夜会を終えて
バーベナ様とお友だちになった(?)ところで、
「ではそろそろ踊りに行きますか」
と、旦那様からダンスのお誘いをうけました。
そういえばそもそも最初にダンスする予定だったんですよね。バーベナ様のナチュラル化に驚き、唖然としているうちにお嬢様方に出会いーの、ユリダリス様に出会いーのでダンスはすっかり忘却の彼方になってしまったわけですよ。
ダンスをして、さっさと退散したい。……おっと、本音が漏れてしまいました。ちがくて。
もう結構時間が経ってるので、そろそろお暇したい。あんまり変わらないか。
まあそういうことです。慣れない夜会に疲れてきたので、公爵家に帰りたくなってきたのです。
「はい」
私は素直に返事をしました。
とりあえずダンスして存在をアピール、そしてサファイアをアピールできたらいいですよね、帰ってもいいですよね?
私は旦那様の手を取り、ダンスをしている人たちの方へと向かって歩き出しました。
ダンスはフロアの真ん中で行われていて、それを囲むようにテーブルや椅子が配置されています。ダンスする人たちを見ながらおしゃべりしている感じです。でもおしゃべりの方に夢中で、誰もダンスなんて見てない気がするんですけど……? 思ったより存在アピールできないっぽい? ま、いっか。
旦那様と二人並んで、曲が変わるのを待ちます。うん、これさっきもやったね。
少し待ったところで曲が変わったので、旦那様にエスコートされてフロアを進んでいきます。
が、旦那様。
ずかずかと中心付近まで進むのはどうかと思います! しかも私たちの進行方向にいる人たちがささーっと左右に割れて道ができていくし!? や、待って! 人がいなくなると目立つでしょ! あ、目立っていいのか、いやいや、ちょっと目立つくらいのところがいいと思うんです!
焦る私の心の声は届くはずもなく。
旦那様は涼しい顔で一番目立つ場所を陣取ってしまいました。周りにあんまり人がいないよ?! しかも、さっきまでおしゃべりに夢中になってたはずの人たちがこっち見てるよ?! 一気に注目度が上がったよ?!
「だ、旦那様?! ちょー目立ちますよ?!」
仕方なくこっそり耳打ちしたんですけど、
「目立たないと宣伝になりませんよ!」
って、相手にしてもらえませんでした。こういう時、私がぐだぐだ言っても何ともならないのは学習済みです。仕方ない。目立つんだからせめて恥かかないよう、ステップ間違えないように頑張るしかないかぁ。
覚悟を決めて曲が始まるのを待っていると、流れてきたのは結構踊るのが難しいことで有名な曲でした。
注目浴びてる上に、難しい曲?! ナニコノ試練!!
「よりにもよってこの曲……」
私が思わず顔をしかめていると、
「難しいですね、これは。僕も頑張らないと」
旦那様も苦笑いしています。
しかしいつまでも渋い顔をしているのは許されませんので、無理やり笑顔を貼り付けて踊り出しました。
気のせいでしょうか、周りにあまり人がいない気がします。やっぱりみなさん目立つ場所は避けますよね。よっぽどダンスに自信がないと、こんなところで踊れませんよね。

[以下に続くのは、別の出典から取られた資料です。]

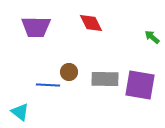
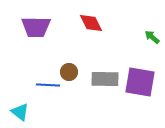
purple square: moved 3 px up
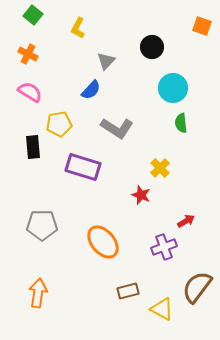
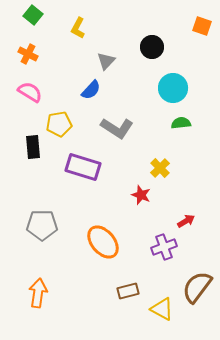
green semicircle: rotated 90 degrees clockwise
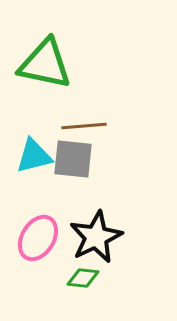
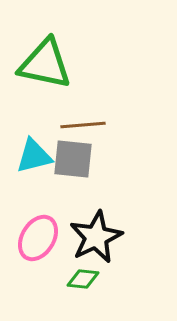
brown line: moved 1 px left, 1 px up
green diamond: moved 1 px down
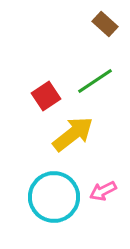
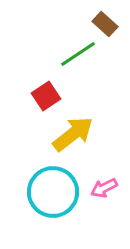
green line: moved 17 px left, 27 px up
pink arrow: moved 1 px right, 3 px up
cyan circle: moved 1 px left, 5 px up
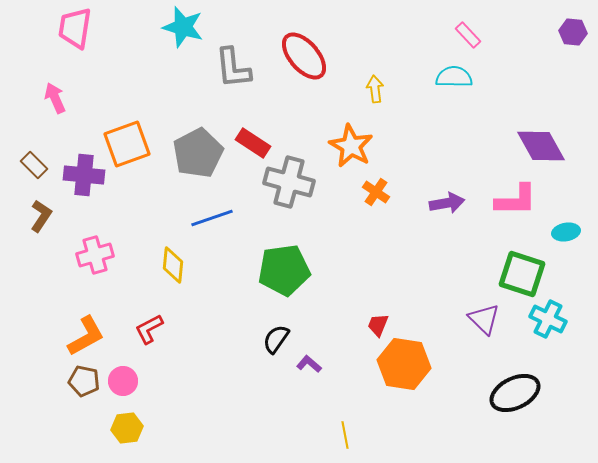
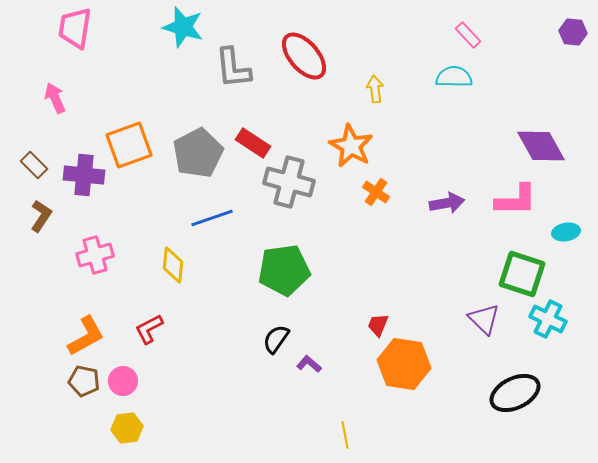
orange square: moved 2 px right, 1 px down
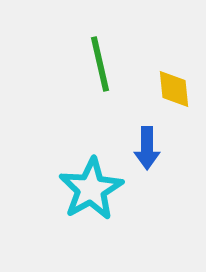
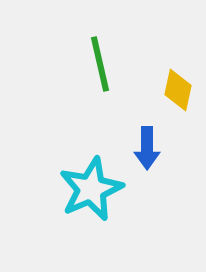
yellow diamond: moved 4 px right, 1 px down; rotated 18 degrees clockwise
cyan star: rotated 6 degrees clockwise
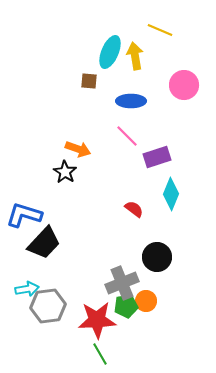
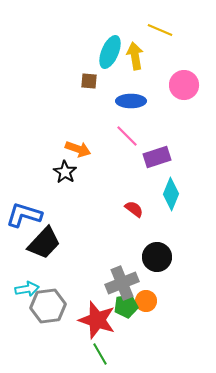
red star: rotated 21 degrees clockwise
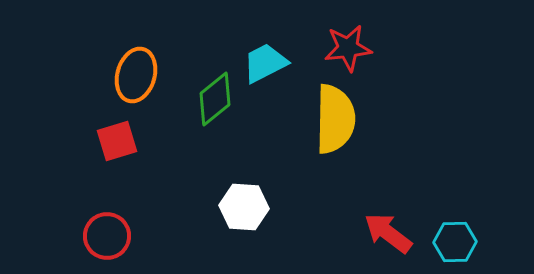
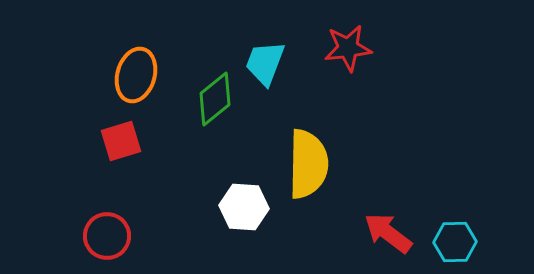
cyan trapezoid: rotated 42 degrees counterclockwise
yellow semicircle: moved 27 px left, 45 px down
red square: moved 4 px right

場所がぽっかり空いてるから明るいのか、首飾りがキラッキラ輝いています。それはもう、目にも眩しいくらいに。つか、眩しいんですよ、光が目に刺さるわっ!
「ここ、眩しくありませんか?」
耐えかねてこっそり旦那様に囁けば、
「ん? 眩しい? 首飾りに、ちょうど光がよく当たるところを狙ってるから、ですかね」
しれっとそんな答えが返ってきました。
おい。眩しいのは あ ん た の せ い か っ !!
ただでさえ難しいステップ、踏み間違えまいと私なんて必死なのに、旦那様ったらそんなことまで考えてたんですか。余裕ですね~……じゃなくてっ!
思わず笑顔の仮面がはがれてしまいそうになりましたよ、いかんいかん。ステップ踏み間違えた~とか言って、旦那様の足を踏んでやろうかしら!! ……いや、こんな目立つところでそんなことはできませんけど。
次の曲もこれまた難しい曲でしたが抜けそびれてしまい、そのまま何曲か踊りました。ええ、眩しさに耐えましたとも。眩しくったって、完璧に踊らないとロータス先生に怒られます。またしごかれます。それは勘弁願いたいのでこっちも必死です。
ようやくダンスから解放され一休み、喉が渇いたので果実水で潤していると、
「目立ってましたね~副団長! 奥様もダンス、お上手でした!」
と、ニヤニヤしながら寄ってきたユリダリス様に言われ、
「明りに首飾りがキラキラと煌めいて、光を纏ったよう。フロアで一番素敵なカップルでしたわ!」
「まるで光の粒に彩られたようでしたわ~! 会場中が目を奪われてましたわよ!」
「難しい曲も余裕の表情で! 周りがどんどんリタイアしていくのに」
どこかうっとりとした顔つきのお嬢様方にため息交じりで言われ。
十分目立っていたようですね。旦那様の作戦は見事に成功したようであります。
つか、周りが空いているように思ったのは、ダンスをやめる人が多かったからか! なんてこったい。
本格的に疲れてきたところで、旦那様から「そろそろ帰りますか。さすがに疲れたでしょう?」と言ってもらえましたので、本日の夜会はこれにて撤収ということになりました。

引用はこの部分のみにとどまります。